20160410

Tulisan di Kepala #4

"Kamu.

Bahagiain orang yang ada di depan kamu aja ngga bisa, ini udah mau mikirin orang lain berjubel yang kamu ngga kenal.",

Sri dengan nada ketus sambil mematikan TV ruang tengah, melewati bang Teuku yang tengah berada di meja kerjanya untuk menuju kamar.

Setelah masuk kamar dan menutup pintu, Sri ambruk. Tenaganya hilang melalui ucapannya tadi. Ia mulai merasakan matanya panas dan rongga dadanya ngilu. Tak lama kemudian ia mendengar suara barang-barang dibanting dan pecahan kaca bertubi-tubi. Tangisnya pun pecah mendengar suara paling menakutkan di rumah itu.

Ia bersandar di tepi kasur, membiarkan pintu tidak terkunci karena ia tahu persis, suara itu tidak akan menyakitinya. Tapi entah kenapa itu menghancurkannya. Hatinya, harapannya, waktunya, ia merasa sudah sangat terlambat untuk menyesal. Sri menangis untuk puluhan malam yang sama.
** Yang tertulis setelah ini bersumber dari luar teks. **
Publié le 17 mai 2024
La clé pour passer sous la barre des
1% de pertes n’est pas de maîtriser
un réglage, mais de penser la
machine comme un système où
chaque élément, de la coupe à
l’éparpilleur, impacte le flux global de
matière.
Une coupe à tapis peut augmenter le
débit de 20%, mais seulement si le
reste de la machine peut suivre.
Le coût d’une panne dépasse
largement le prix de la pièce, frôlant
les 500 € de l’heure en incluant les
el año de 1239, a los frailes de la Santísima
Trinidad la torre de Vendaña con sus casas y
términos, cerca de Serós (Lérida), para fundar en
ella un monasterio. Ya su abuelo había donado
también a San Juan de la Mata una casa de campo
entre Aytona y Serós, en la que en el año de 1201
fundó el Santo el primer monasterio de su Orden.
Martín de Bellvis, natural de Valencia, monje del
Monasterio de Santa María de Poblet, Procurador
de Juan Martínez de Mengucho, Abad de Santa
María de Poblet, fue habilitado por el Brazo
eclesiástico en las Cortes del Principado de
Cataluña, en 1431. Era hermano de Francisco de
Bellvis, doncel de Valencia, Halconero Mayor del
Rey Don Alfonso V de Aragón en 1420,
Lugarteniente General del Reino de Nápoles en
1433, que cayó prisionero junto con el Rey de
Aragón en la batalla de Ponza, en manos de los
Bang Teuku sudah berhenti mengamuk di luar kamar, terdengar suara TV kembali menyala. Beberapa menit kemudian bang Teuku seperti terkekeh oleh sesuatu yang ditontonnya, Sri tau sudah waktunya ia keluar kamar untuk membereskan apa yang dibanting dan dipecahkan bang Teuku tadi.
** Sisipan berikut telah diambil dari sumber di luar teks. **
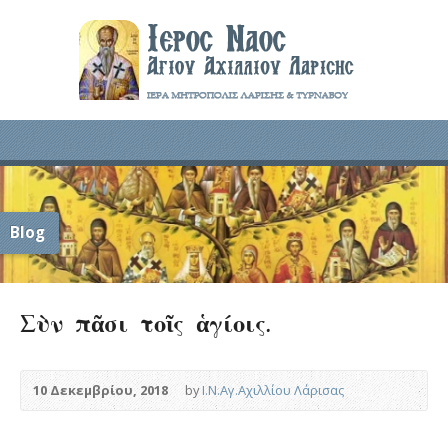
Blog
Σὺν πᾶσι τοῖς ἁγίοις.
10 Δεκεμβρίου, 2018
by
Ι.Ν.Αγ.Αχιλλίου Λάρισας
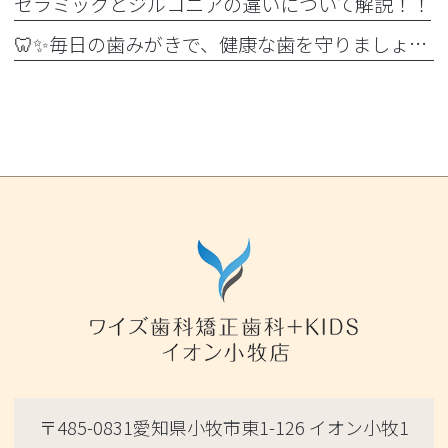
セラミックとジルコニアの違いについて解説！！
🦷✨毎日の歯みがきで、健康な歯を守りましょう✨🪥
〒485-0831愛知県小牧市東1-126 イオン小牧1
"Sayang, besok saya jadi ya blusukan ke desa yang ada di belakang perumahan mewah proyekan Walikota itu, sedih saya liatnya."
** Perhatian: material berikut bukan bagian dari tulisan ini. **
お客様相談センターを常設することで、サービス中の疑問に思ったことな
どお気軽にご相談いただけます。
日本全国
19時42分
Sri membereskan satu persatu pecahan beling dan barang-barang yang berceceran di lantai. Tersenyum, seperti tidak ada yang terjadi. Meski matanya masih basah dan sembab.

"Iya, Bang."

20160403

Tulisan di Kepala #3

"Setelah dari RS saya mau ketemu temen-temen saya, kebetulan mereka lagi ada di Jakarta.", Bang Teuku mengabari dari sebrang.

"Oh, kalo gitu anniversary dinner kita digabung aja sama temen-temen kamu?", Sri benar-benar bermaksud bertanya tanpa ada merasa kesal, namun setelah bang Teuku diam dan tidak merespon, Sri tau bahwa ia berhak kesal. "Kamu lupa ini tanggal berapa, bulan berapa dan ada apa... ya?"

Bang Teuku tidak menjawab.

"Setelah ketemu temen-temen, saya kabarin kamu lagi ya."

".........."

"Halo."

"Kamu beneran lupa."
Dalam hati Sri berharap ini hanya skenario bang Teuku untuknya. Tapi harapan itu dengan cepat ia tepis mengingat calon suaminya itu bukan tipe laki-laki yang romantis.

"Saya pikir setelah tunangan kemarin, kita udah ngga akan rayain anniversary kaya gitu lagi, Mba.", kalimat bang Teuku yang begitu tepat sesuai tebakan membuat Sri terdiam. Tidak menanggapi.

"Kabari aku ya."

Mungkin memang harus menjalani seperti ini, banyak hal membuat Sri termenung menimbang posisinya di kepala bang Teuku. Semakin ia memikirkan, semakin ia merasa banyak hal yang salah dalam hubungan yang 6 bulan lagi akan diresmikan. Semakin ia menginginkan pernikahannya, semakin ia merasa harus banyak berkorban. Termasuk mengorbankan perasaannya. Meski ia tidak pernah merasa ini merupakan sebuah keterpaksaan.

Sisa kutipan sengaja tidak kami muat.